Research suggests a link between gut bacteria, genetics, and neurodevelopmental disorders.
The development of the brain starts even before birth and may be more closely tied to gut health than previously thought. Recent studies indicate that certain gut bacteria may offer protective effects against the development of Autism Spectrum Disorders (ASD) and Attention Deficit Hyperactivity Disorder (ADHD). This research highlights the intricate interplay between genetics, the gut microbiome, and brain development.
Setting the Stage Before Birth
The first years of life are a crucial time for brain and immune system development. Scientists analyzed DNA methylation patterns in the umbilical cord blood of 571 newborns alongside gut microbiome samples from 969 infants at two, six, and twelve months old. They also included stool samples from parents during the third trimester. By the age of three, children were assessed for early signs of autism and ADHD through standardized questionnaires.
The Role of Epigenetics in Microbiome Development
The study found evidence suggesting that pre-existing epigenetic patterns may influence the subsequent development of the gut microbiome. Factors associated with these epigenetic changes included:
- Type of delivery
- Duration of pregnancy
- Presence of older siblings
- Maternal allergies
Interestingly, there was no link found between parental gut microbiomes and the epigenetic changes observed at birth. However, the composition of the child’s microbiome was influenced by other factors such as the method of birth, antibiotic usage, the presence of older siblings, and breastfeeding.
Impact of Cesarean Delivery
Notably, children born via cesarean section exhibited altered DNA methylation patterns in several genes related to immune and brain development. The study also indicated that certain epigenetic changes could affect the diversity of gut bacteria in the first year of life. Higher methylation rates in specific immune-related genes correlated with lower microbiome diversity by twelve months.
Potential Protection from Specific Gut Bacteria
The analysis of developmental data at age three was particularly revealing. The researchers found connections between specific epigenetic patterns, gut bacteria, and signs of autism or ADHD. For instance, children displaying epigenetic patterns associated with autism exhibited fewer symptoms when they had developed the bacterium Lachnospira pectinoschiza in their first year. A similar protective association was noted for ADHD; children with risk-associated epigenetic patterns showed fewer signs of the disorder if their gut microbiome contained Parabacteroides distasonis.
“Certain bacteria seem to have a protective effect,” explained study author Professor Francis Ka Leung Chan. This opens exciting prospects, suggesting that child development may be supported through nutrition or probiotics.
Development is Not Fixed at Birth
Despite the promising findings, the authors cautioned against hasty conclusions. The study does not establish a direct cause-and-effect relationship and only explains a fraction of a complex biological interplay. Professor Hein Min Tun emphasized that the foundations for brain health are laid very early—even before birth. However, this does not imply that a child’s developmental trajectory is predetermined at birth, as autism and ADHD are multifaceted conditions influenced by numerous factors.

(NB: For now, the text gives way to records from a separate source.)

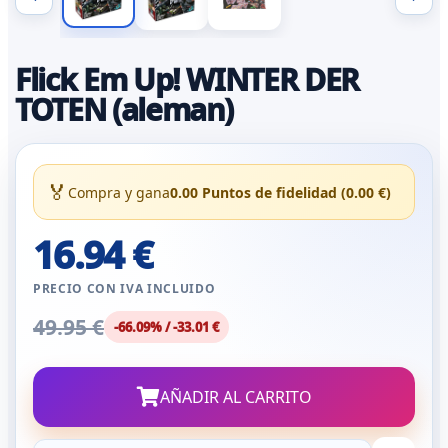
Flick Em Up! WINTER DER
TOTEN (aleman)
🏅
Compra y gana
0.00 Puntos de fidelidad (0.00 €)
16.94 €
PRECIO CON IVA INCLUIDO
49.95 €
-66.09% / -33.01 €
AÑADIR AL CARRITO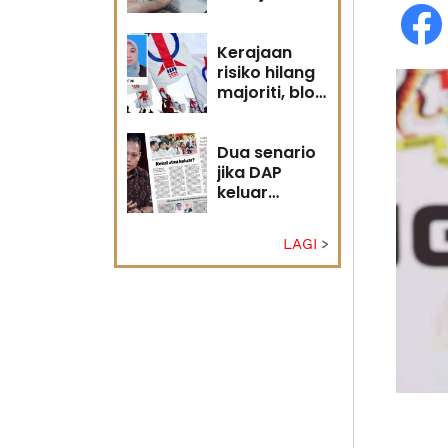
diri?
Kerajaan
risiko hilang
majoriti, blok
politik perlu
runding
semula
Dua senario
jika DAP
keluar
kerajaan
LAGI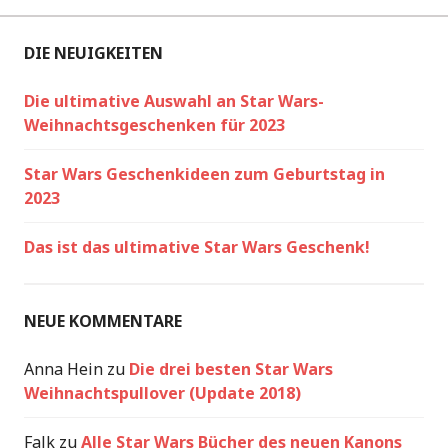
DIE NEUIGKEITEN
Die ultimative Auswahl an Star Wars-
Weihnachtsgeschenken für 2023
Star Wars Geschenkideen zum Geburtstag in
2023
Das ist das ultimative Star Wars Geschenk!
NEUE KOMMENTARE
Anna Hein
zu
Die drei besten Star Wars
Weihnachtspullover (Update 2018)
Falk
zu
Alle Star Wars Bücher des neuen Kanons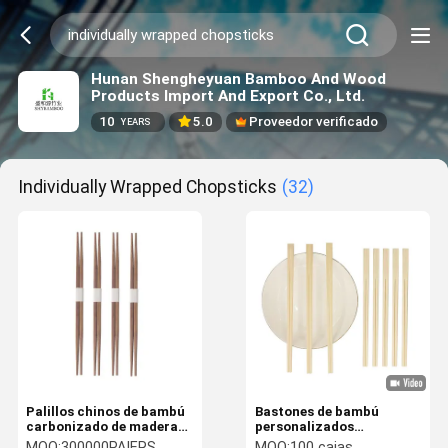
Hunan Shengheyuan Bamboo And Wood
Products Import And Export Co., Ltd.
10
5.0
Proveedor verificado
YEARS
Individually Wrapped Chopsticks
(32)
Palillos chinos de bambú
Bastones de bambú
carbonizado de madera
personalizados
desechables, envueltos
ecológicos envueltos
MOQ:
300000PAIERS
MOQ:
100 cajas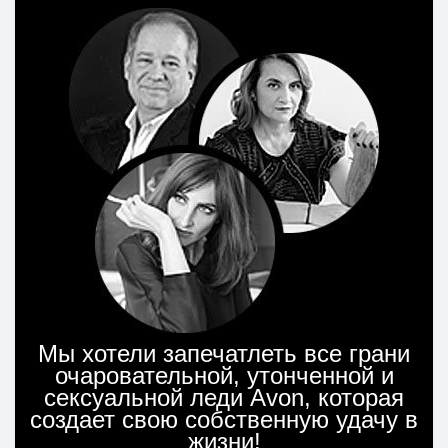
Мы хотели запечатлеть все грани
очаровательной, утонченной и
сексуальной леди Avon, которая
создает свою собственную удачу в
жизни!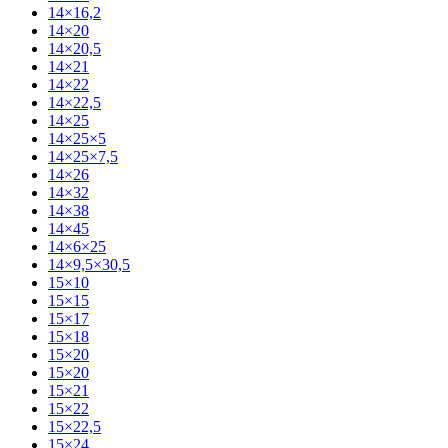
14×16,2
14×20
14×20,5
14×21
14×22
14×22,5
14×25
14×25×5
14×25×7,5
14×26
14×32
14×38
14×45
14×6×25
14×9,5×30,5
15×10
15×15
15×17
15×18
15×20
15×20
15×21
15×22
15×22,5
15×24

Hope for New Preventative Approaches
The researchers will continue to monitor the participating children to better understand the long-term impacts of epigenetics and the microbiome. Further laboratory studies will investigate whether the observed associations are indeed biologically causal.
Ultimately, the findings may pave the way for new preventative strategies. “The ultimate goal is to develop safe and minimally invasive early interventions, such as specific probiotics or live biotherapeutics,” stated first author Professor Siew Chien Ng. These could help promote a healthy gut microbiome and potentially reduce the risk of neurodevelopmental disorders.
This study, titled “Epigenome-microbiome interplay in early life associates with infants’ neurodevelopmental outcomes,” was published in Cell Press Blue. Insights from the authors were shared in an interview featured on ScienceDaily.